Monday, October 1, 2012

paper accepted with minor revisions to tse

Local vs. Global Lessons for Defect Prediction and Effort Estimation

Tim Menzies, Member, IEEE,
Andrew Butcher,
David Cok, Member, IEEE,
Andrian Marcus, Member, IEEE,
Lucas Layman,
Forrest Shull, Member, IEEE,
Burak Turhan, Member, IEEE,
Thomas Zimmermann

Abstract—Existing research is unclear on how to generate lessons learned for defect prediction and effort estimation. Should we seek lessons that are global to multiple projects, or just local to particular projects? This paper aims to comparatively evaluate local vs. global lessons learned for effort estimation and defect prediction. We applied automated clustering tools to effort and defect data sets from the PROMISE repository. Rule learners generated lessons learned from all the data, from local projects, or just from each cluster.
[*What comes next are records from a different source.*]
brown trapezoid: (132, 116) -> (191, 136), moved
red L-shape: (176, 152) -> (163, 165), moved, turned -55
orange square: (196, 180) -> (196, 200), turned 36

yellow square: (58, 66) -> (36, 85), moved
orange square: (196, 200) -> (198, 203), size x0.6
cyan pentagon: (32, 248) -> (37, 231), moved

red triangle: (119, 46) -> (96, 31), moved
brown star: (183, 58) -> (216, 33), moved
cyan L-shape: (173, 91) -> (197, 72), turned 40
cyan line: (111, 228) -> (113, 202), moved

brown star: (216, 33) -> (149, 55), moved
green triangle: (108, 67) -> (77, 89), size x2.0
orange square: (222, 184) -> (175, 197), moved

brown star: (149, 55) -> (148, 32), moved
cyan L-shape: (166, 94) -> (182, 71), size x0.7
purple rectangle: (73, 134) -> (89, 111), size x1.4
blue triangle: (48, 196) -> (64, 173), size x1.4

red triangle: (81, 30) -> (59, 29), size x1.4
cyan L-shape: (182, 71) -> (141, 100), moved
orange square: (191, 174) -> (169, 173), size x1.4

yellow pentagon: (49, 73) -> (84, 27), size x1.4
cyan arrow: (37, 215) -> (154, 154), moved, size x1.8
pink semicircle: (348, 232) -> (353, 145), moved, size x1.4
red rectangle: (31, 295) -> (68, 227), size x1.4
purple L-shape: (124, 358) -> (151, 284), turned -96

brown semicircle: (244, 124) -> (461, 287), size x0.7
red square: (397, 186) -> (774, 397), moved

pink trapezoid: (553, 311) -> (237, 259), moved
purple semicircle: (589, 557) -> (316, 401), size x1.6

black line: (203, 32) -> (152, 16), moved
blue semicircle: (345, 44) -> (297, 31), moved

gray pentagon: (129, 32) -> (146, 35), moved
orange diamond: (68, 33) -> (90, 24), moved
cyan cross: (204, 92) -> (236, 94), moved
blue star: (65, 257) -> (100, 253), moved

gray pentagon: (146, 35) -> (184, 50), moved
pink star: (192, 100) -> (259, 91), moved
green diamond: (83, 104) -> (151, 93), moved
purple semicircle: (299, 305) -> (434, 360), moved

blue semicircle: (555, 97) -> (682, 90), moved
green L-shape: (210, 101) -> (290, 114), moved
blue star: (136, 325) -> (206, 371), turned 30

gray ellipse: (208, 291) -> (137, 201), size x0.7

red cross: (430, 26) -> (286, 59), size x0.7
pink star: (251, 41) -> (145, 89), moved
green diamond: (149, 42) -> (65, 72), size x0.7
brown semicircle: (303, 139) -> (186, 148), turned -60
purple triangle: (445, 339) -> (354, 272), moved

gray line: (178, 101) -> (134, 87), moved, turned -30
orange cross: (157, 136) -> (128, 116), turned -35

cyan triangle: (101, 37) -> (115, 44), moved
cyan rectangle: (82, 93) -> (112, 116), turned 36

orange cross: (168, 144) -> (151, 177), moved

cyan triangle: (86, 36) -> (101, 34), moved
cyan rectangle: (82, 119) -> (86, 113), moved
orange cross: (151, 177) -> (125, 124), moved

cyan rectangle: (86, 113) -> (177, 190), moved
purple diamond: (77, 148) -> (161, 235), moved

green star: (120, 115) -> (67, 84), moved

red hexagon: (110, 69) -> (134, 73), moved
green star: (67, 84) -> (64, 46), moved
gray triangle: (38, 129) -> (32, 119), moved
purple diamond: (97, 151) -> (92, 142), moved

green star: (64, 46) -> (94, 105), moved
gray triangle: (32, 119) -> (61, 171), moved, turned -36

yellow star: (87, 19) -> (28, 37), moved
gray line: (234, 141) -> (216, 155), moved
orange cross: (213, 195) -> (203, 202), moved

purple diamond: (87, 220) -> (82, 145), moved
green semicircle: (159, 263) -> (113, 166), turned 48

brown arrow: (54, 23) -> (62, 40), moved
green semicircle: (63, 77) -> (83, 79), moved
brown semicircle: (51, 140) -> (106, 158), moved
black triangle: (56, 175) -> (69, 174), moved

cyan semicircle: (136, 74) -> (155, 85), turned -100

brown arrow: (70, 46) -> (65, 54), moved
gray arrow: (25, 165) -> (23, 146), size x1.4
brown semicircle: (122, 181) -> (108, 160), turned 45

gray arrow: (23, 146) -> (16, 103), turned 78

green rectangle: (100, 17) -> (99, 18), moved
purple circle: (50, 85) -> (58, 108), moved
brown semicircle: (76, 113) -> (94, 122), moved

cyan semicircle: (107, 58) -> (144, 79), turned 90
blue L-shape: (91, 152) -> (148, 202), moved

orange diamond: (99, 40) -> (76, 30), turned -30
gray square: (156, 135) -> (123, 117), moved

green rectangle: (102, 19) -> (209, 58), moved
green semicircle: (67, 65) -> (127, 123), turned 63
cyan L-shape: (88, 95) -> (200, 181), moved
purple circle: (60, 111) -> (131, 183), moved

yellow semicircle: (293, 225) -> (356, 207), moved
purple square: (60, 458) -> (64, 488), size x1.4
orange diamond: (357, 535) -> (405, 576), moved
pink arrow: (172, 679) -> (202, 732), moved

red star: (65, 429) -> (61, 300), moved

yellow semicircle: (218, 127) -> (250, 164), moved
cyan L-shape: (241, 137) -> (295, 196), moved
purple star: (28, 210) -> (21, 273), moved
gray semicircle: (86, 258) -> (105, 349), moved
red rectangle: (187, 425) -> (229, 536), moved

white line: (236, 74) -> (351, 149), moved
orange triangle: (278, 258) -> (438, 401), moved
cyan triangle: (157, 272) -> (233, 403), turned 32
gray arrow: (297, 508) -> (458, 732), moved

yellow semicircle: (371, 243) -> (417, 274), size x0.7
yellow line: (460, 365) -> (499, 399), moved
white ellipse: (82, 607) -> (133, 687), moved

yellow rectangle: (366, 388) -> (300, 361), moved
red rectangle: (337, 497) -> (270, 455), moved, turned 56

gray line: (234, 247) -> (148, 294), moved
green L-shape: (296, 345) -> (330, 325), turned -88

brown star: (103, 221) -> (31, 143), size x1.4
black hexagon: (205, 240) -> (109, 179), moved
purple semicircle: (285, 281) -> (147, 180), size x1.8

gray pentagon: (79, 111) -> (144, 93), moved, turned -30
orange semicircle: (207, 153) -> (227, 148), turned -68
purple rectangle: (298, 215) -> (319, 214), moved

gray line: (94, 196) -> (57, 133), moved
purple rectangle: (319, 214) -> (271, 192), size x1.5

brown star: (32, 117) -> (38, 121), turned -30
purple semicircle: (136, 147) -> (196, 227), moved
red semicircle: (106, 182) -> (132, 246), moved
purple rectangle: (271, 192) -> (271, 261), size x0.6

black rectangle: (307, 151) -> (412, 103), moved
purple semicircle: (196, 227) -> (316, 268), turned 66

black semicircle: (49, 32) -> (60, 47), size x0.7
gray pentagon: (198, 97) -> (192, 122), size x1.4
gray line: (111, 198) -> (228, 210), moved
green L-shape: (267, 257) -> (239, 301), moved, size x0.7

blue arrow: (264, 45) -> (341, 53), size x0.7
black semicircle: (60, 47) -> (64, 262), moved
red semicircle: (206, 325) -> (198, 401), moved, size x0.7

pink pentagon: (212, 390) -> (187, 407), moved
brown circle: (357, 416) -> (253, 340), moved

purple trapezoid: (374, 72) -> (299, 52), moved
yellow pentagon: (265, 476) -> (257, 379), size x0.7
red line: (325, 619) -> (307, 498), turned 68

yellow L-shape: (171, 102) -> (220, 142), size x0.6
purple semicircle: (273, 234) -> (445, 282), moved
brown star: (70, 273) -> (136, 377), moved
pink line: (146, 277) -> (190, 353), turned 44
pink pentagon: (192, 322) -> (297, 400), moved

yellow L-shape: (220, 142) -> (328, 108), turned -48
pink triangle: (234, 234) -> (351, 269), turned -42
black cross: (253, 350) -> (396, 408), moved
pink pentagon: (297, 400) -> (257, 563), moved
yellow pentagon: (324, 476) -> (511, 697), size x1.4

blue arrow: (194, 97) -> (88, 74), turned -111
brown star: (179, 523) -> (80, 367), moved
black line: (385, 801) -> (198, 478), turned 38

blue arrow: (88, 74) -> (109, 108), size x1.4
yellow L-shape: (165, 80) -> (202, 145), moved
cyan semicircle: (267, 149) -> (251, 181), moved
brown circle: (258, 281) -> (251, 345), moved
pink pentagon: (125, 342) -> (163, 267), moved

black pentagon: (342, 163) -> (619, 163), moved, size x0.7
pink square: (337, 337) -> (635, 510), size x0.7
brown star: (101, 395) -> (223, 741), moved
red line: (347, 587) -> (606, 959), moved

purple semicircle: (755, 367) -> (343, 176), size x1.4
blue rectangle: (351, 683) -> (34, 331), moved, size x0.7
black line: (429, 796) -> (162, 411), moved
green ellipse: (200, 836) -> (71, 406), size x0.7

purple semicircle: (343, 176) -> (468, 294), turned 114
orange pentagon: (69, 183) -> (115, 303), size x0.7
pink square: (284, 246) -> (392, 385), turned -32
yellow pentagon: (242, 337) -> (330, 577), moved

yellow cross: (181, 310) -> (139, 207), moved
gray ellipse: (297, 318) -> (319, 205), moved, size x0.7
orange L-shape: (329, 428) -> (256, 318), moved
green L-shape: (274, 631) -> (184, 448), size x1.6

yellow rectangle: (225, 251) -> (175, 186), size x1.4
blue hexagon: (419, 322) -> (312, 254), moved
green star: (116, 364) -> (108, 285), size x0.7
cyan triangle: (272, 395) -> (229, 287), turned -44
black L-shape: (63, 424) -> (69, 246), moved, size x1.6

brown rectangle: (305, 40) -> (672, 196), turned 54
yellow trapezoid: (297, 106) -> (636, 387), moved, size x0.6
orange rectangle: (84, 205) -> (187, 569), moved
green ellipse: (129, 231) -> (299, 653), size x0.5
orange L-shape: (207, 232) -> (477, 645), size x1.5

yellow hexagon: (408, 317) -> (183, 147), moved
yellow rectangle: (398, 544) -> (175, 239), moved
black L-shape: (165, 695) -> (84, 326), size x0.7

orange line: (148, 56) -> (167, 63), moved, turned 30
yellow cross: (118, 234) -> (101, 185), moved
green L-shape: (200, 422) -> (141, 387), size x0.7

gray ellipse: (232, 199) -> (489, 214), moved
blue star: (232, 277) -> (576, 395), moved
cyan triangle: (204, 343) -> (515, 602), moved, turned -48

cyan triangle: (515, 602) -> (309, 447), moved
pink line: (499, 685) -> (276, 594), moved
The results indicate that the lessons learned after combining small parts of different data sources (i.e., the clusters) were superior to either generalizations formed over all the data or local lessons formed from particular projects. We conclude that when researchers attempt to draw lessons from some historical data source, they should (a) ignore any existing local divisions into multiple sources; (b) cluster across all available data; then (c) restrict the learning of lessons to the clusters from other sources that are nearest to the test data.